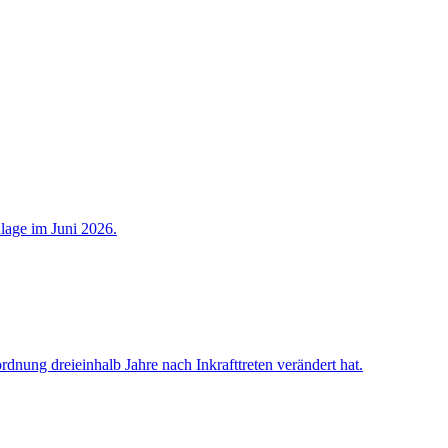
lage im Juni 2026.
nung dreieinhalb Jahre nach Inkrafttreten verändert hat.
----
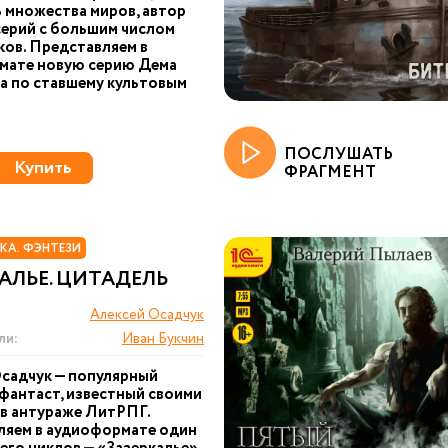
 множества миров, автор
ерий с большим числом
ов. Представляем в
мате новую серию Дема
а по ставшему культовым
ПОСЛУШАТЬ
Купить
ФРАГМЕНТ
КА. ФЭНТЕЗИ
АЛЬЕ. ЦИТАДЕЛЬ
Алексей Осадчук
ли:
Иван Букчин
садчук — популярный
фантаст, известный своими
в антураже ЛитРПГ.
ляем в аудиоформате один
----
**Aim of the exercise:** Repeat, character for character, the lines of the material above from the line with "Алексей Осадчук" through the line with "ляем в аудиоформате один".

**Output for this exercise:**
Алексей Осадчук
ли:
Иван Букчин
садчук — популярный
фантаст, известный своими
в антураже ЛитРПГ.
ляем в аудиоформате один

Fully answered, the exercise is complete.